The Forsaken
“Being green can get people killed.” She lifts up a vine as thick as my wrist, and we pass underneath it.
“At least tell me about the vaccine.”
Gadya looks back at me. “It prevents disease. Trust me, you need it.”
We reach a wider path, lined with magnolia trees. Gadya pauses for a second, listening. All is silent. We start moving again, wading rapidly through the tangled underbrush.
“And the island?” I press, trying to gather as much information as possible. “Where are we exactly? The Atlantic? The Pacific?”
“First of all, no one calls this place ‘the island.’ We call it ‘the wheel,’ because it’s divided into misshapen triangular sectors. Like pie slices. There are six of them. Don’t ask me why—I didn’t make the rules. The UNA did. The Monk controls four sectors—orange, purple, yellow, and red. Our tribe controls one—the blue sector. The sixth one’s called the gray zone. Bad things happen in there.”
Her grim tone gives me a momentary chill.
“We used to control the orange sector,” she continues, “but the Monk’s been expanding his territory. More and more kids keep joining his gang, or religion, or whatever he calls it. You picked a hell of a time to turn up here. We’re in the middle of a war. And we’re losing.”
My head is buzzing as we walk, filled with a million more questions. “A war against the Monk? Who is he?”
“An old man who’s been here longer than anyone else. He claims he has supernatural powers. He tells everyone that the wheel is a test, and if they do what he says, they’ll get off it one day—or find their reward in the afterlife. Crazy, desperate kids turn to him, looking for meaning.” She lowers her voice. “We call him the Cannibal Monk.”

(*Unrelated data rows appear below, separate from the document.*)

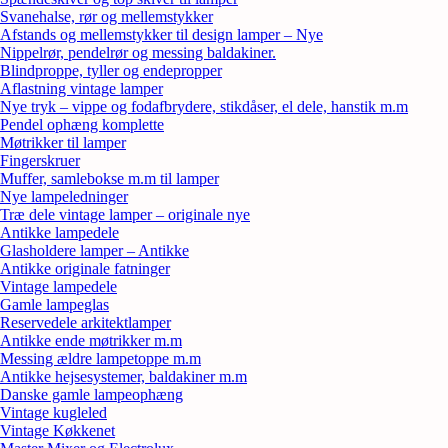
Svanehalse, rør og mellemstykker
Afstands og mellemstykker til design lamper – Nye
Nippelrør, pendelrør og messing baldakiner.
Blindproppe, tyller og endepropper
Aflastning vintage lamper
Nye tryk – vippe og fodafbrydere, stikdåser, el dele, hanstik m.m
Pendel ophæng komplette
Møtrikker til lamper
Fingerskruer
Muffer, samlebokse m.m til lamper
Nye lampeledninger
Træ dele vintage lamper – originale nye
Antikke lampedele
Glasholdere lamper – Antikke
Antikke originale fatninger
Vintage lampedele
Gamle lampeglas
Reservedele arkitektlamper
Antikke ende møtrikker m.m
Messing ældre lampetoppe m.m
Antikke hejsesystemer, baldakiner m.m
Danske gamle lampeophæng
Vintage kugleled
Vintage Køkkenet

I stop in my tracks, horrified. “ Cannibal? As in, like, he eats people?”
Gadya chuckles. “Not flesh. Souls. That’s what he’s after.” She glances back and sees the stricken look on my face. “It’s a figure of speech.” She increases her pace. “C’mon.”
The path is wide enough to walk shoulder to shoulder, although it’s hard keeping up with Gadya. “So how long have you been here?”
“Fourteen months,” she replies, like that’s nothing. Then she points up ahead. “Look, we’re almost at the village. We’re rebuilding from a nighttime raid. If we build huts, eventually the Monk’s drones burn ’em down.” The trees thin as we crest a ridge and approach a grassy clearing the size of a baseball diamond. “This island is allergic to civilization. The Monk makes sure of that.”
I don’t fully understand, but I’m too dazed and distracted to ask any more questions. We’ve reached the edge of the trees and I’m gazing out at the clearing. I see about a hundred teenagers, my age or older, hammering and assembling makeshift shacks around the edges of the clearing. Hammocks hang between crooked palm trees. So this is how exiles live.
Most of the kids are dirty and unkempt, with ragged hair. A few even have wispy beards. But none look particularly crazy or dangerous, not like the boys in robes. These kids are mostly wearing T-shirts and jeans, or shorts. I wonder if the blue-eyed boy will be among them, if he’s still alive, and if this is his village. I look for him, hoping to see him, but don’t find his face anywhere.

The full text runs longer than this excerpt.